> **Work to complete**
Only one stretch of the data below is wanted: the lines starting at the one with "科技产品 (880, 146)" and ending at the one with "deciduous broadleaf (180, 810)", both included, given again exactly.

> **Input**

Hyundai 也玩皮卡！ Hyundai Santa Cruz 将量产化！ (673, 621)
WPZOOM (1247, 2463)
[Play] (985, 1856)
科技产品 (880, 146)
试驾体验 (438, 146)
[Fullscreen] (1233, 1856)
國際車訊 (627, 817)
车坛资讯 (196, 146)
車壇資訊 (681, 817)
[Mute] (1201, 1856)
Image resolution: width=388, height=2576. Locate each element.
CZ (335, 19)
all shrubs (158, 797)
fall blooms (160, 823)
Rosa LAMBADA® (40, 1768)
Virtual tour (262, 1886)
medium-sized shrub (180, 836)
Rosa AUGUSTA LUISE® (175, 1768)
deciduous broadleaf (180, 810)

* * *

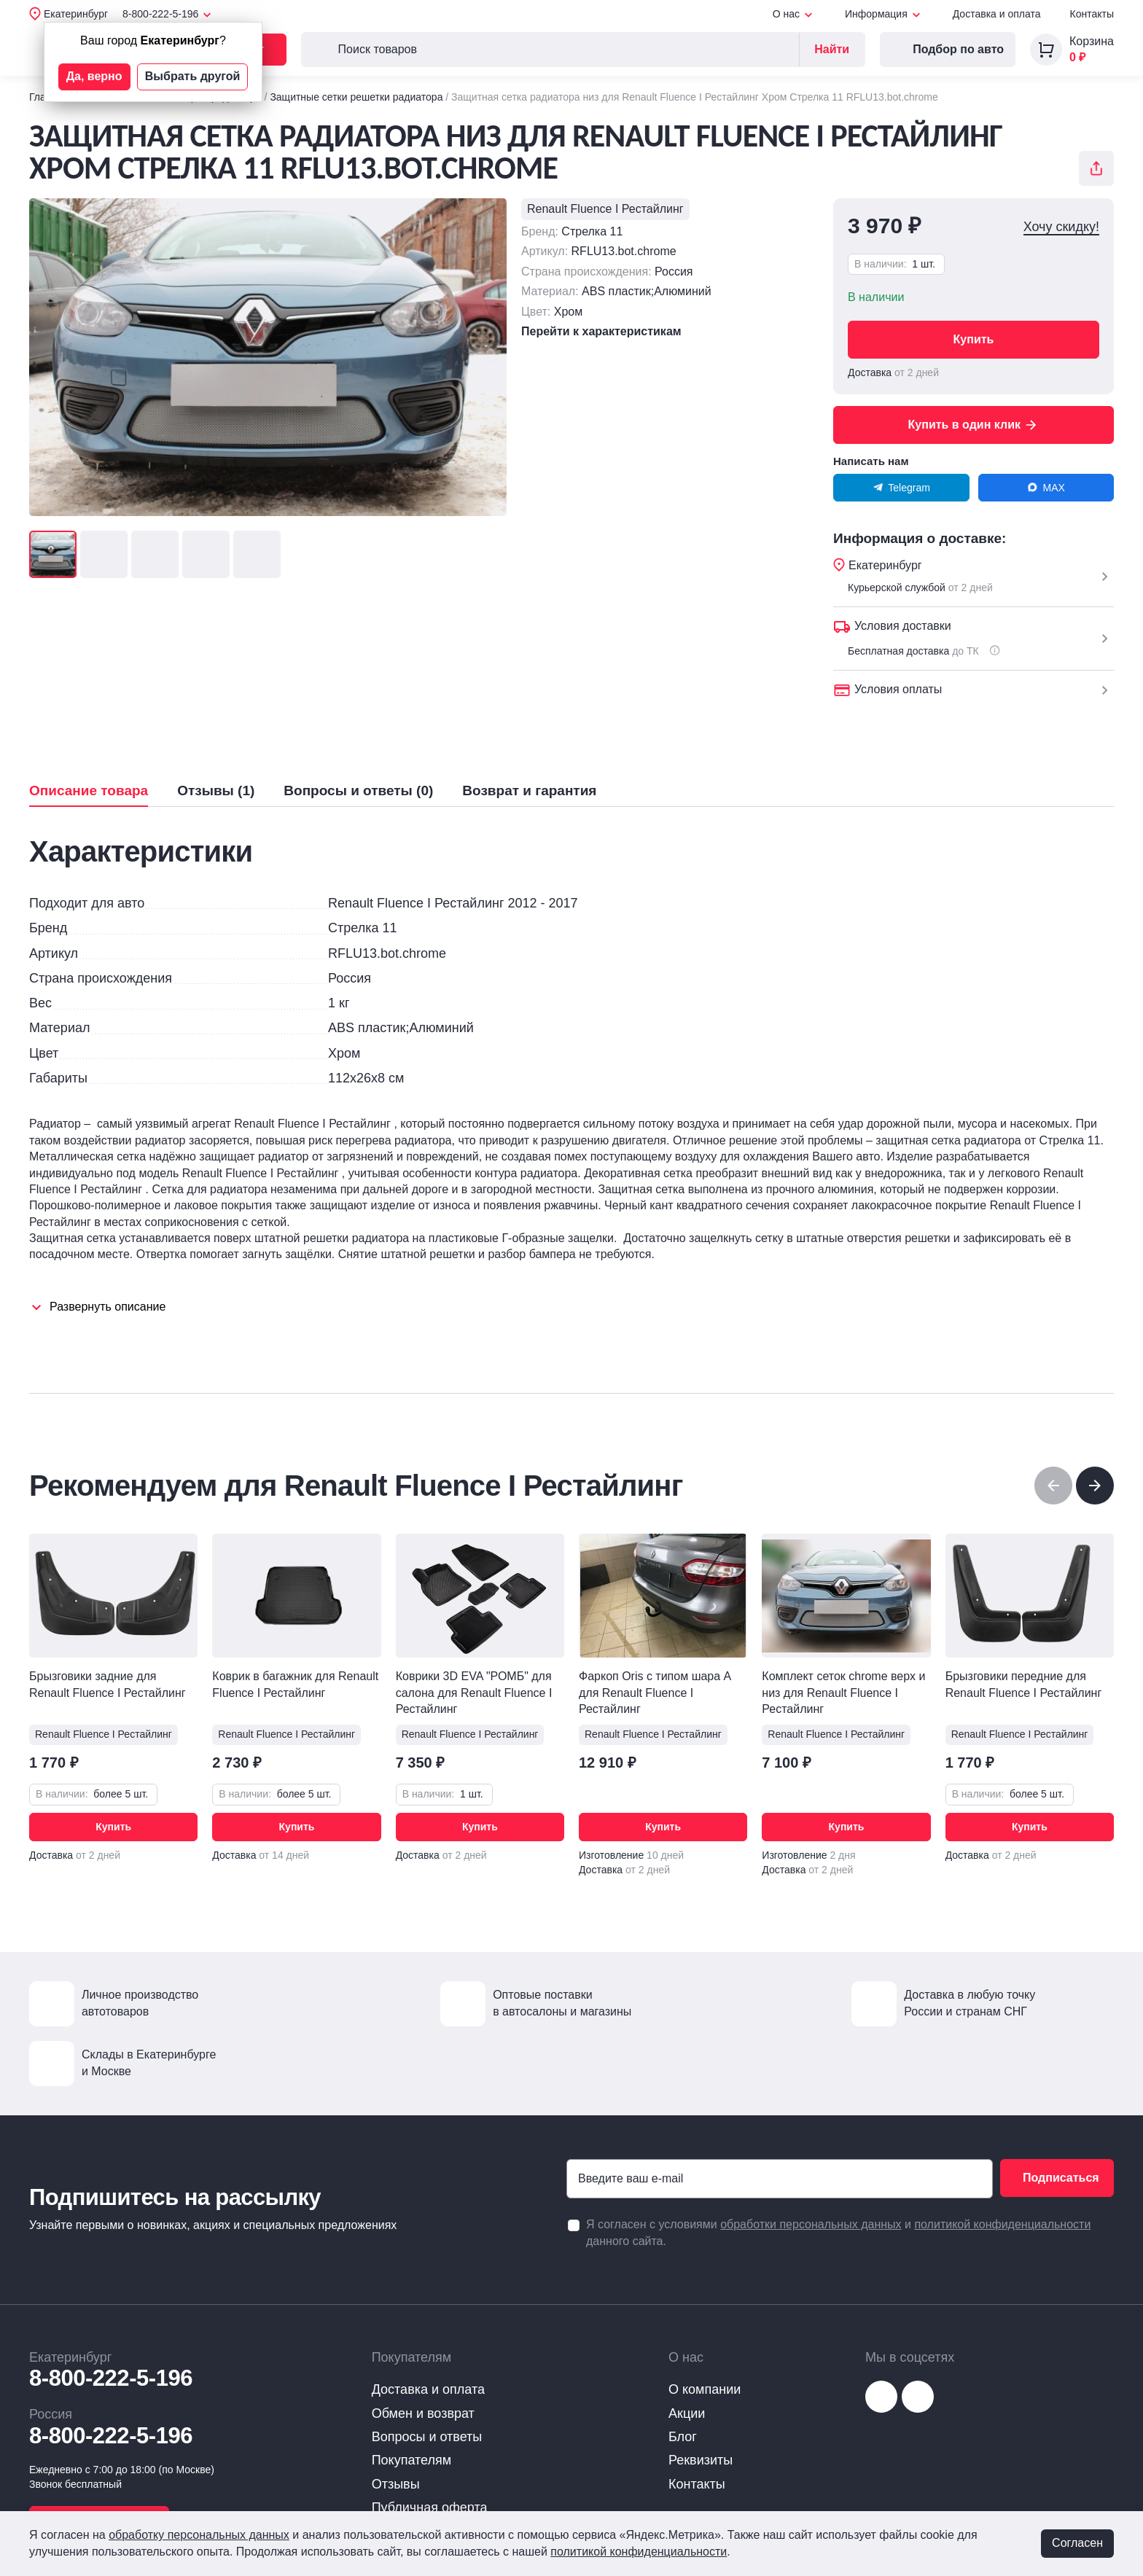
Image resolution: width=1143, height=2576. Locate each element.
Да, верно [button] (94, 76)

> **Reply to the task**
科技产品 (880, 146)
试驾体验 (438, 146)
[Fullscreen] (1233, 1856)
國際車訊 (627, 817)
车坛资讯 (196, 146)
車壇資訊 (681, 817)
[Mute] (1201, 1856)
Image resolution: width=388, height=2576. Locate each element.
CZ (335, 19)
all shrubs (158, 797)
fall blooms (160, 823)
Rosa LAMBADA® (40, 1768)
Virtual tour (262, 1886)
medium-sized shrub (180, 836)
Rosa AUGUSTA LUISE® (175, 1768)
deciduous broadleaf (180, 810)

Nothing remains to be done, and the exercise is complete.